These are very common questions asked to dive professionals all over the world.
Good buoyancy control is a crucial part of diving which allows you to dive safely, while avoid damaging the reef or your equipment. When properly weighted, you will consume less air, and generally enjoy your dive more.
Although mastering this art requires time and practice, a very good place to start is with appropriate weighting!
How do you know if you took way too much weigh for your dive?
- At the surface, with a fully inflated BCD (Buoyancy Control Device), do you need to kick constantly to keep your head above water?
- While descending do you have trouble controlling your speed? Do you have trouble equalizing because you are sinking like a stone?
- At the bottom, do you have to add a lot of air to your BCD?
- Do you have a hard time maintaining a horizontal position?
- Does it take a lot of energy to move? Do you frequently have bottom contact when you dive?
- Do you often have a Yo-Yo profile, going up and down frequently? Do you have to regularly add and remove air from your BCD?
If your answer is yes to one of these question you have probably way too much weight on your weight-belt or in your weight-pockets!!!
How do you know if you are underweighted?
- Do you have trouble descending? Even with your lungs and BCD fully emptied?
- Do you have trouble staying at the bottom without any air in your BCD?
- Do you tend to float up towards the surface?
- Do you find it impossible to remain stable during your safety stop?
If your answer is yes to one of these question you have probably way too little weight on your weight-belt or in your weight-pockets!!!
How to find the right amount of weight you need?
With a 3mm wetsuit in salt water, with a 12L aluminum tank, you will need around 5% of your body weight.
With a 5mm wetsuit in salt water, with a 12L aluminum tank, you will need around 8% of your body weight.
Example : Diver of 75kg with a 3mm wetsuit, 12L Alu tank = 4kg
Diver of 60kg with a 5mm wetsuit 12L Alu tank = 5kg
Of course, adapt it depending if it’s salt of fresh water, aluminum or steel tank, 12L or 15L tank, and most of all the experience of every diver!
- Difference between steel and aluminum tank
- Is 0,75kg negatively buoyant when full
- Is 1,25kg positively buoyant when reached 35bar
A 12L steel tank :
- Is 4kg negatively buoyant when full
- Is still 1,3kg negatively buoyant when empty
So, if you dive with a steel tank, you will need less weight than with Aluminum tank (about 2,5kg). So choose Steel tank when possible if you are diving with a thick exposure suit.
- If you dive with a 15L tank
Remove 1 to 2 kg if using a steel tank
- Difference between fresh water and salt water
There are also differences in the salinity of each ocean. Ask the local guides whenever you go to a new destination.
Consider the weight of your gear
Your Regulator, fins, torch, camera can also make a big difference.
In practice, how do you know that you are perfectly weighted?

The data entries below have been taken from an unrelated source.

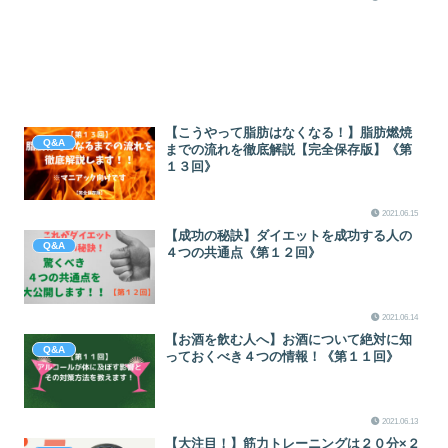
【こうやって脂肪はなくなる！】脂肪燃焼
Q&A
までの流れを徹底解説【完全保存版】《第
１３回》
2021.06.15
【成功の秘訣】ダイエットを成功する人の
Q&A
４つの共通点《第１２回》
2021.06.14
【お酒を飲む人へ】お酒について絶対に知
Q&A
っておくべき４つの情報！《第１１回》
2021.06.13
【大注目！】筋力トレーニングは２０分×２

Ok, so I managed to do my safety stop properly, now, how do I know if I can still shed another weight for the next dives?
- With roughly 50bar left in your tank at the surface, deflate your BCD completely.
- Hold a normal breath without moving.
- You should be able to float at eye level.
- When you exhale, you should sink slowly.
When you find the right amount of weight for you, it is normal for you to begin your dive by adding a small amount of air to your BCD to become neutrally buoyant at depth. As you reduce your depths and use the air in your tank you will need to release some of the air to remain neutral throughout the dive.
With experienced you will get more comfortable and understand how to use your breathing as buoyancy and it will become as natural as walking.
Using your lungs to adjust whether you rise up or descend is they key to happily floating around the dive site with ease, but remember to never hold your breath!
Remember that the inflator button on your BCD is not an elevator and should be used sparingly.
See you next season, with perfect buoyancy !!